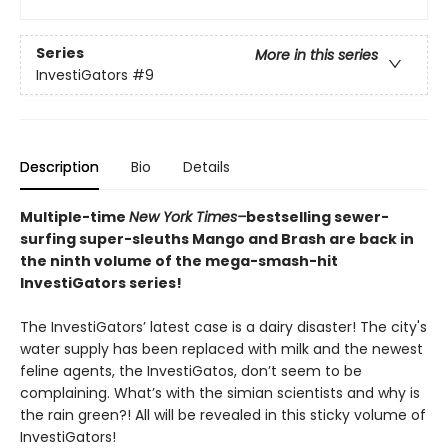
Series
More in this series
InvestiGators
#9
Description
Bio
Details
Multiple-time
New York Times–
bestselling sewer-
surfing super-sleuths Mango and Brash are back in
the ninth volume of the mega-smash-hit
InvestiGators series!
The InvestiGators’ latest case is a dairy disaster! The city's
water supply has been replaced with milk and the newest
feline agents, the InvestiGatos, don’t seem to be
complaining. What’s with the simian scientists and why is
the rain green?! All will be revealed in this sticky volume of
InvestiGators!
...
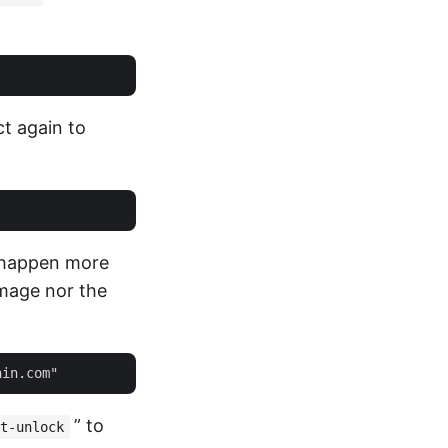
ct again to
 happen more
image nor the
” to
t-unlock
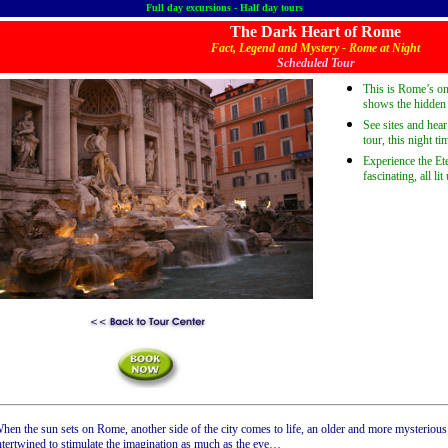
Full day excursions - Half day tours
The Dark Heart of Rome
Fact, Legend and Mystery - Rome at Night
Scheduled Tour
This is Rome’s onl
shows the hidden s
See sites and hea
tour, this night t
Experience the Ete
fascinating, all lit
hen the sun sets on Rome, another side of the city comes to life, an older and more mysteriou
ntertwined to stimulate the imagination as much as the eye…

* WHAT YOU ARE ASKED TO DO
Output should match, line for line, the stretch of the material above from the line holding "Experience the Ete" through the line holding "ntertwined to stimulate".

* ANSWER SPACE
Experience the Ete
fascinating, all lit
hen the sun sets on Rome, another side of the city comes to life, an older and more mysteriou
ntertwined to stimulate the imagination as much as the eye…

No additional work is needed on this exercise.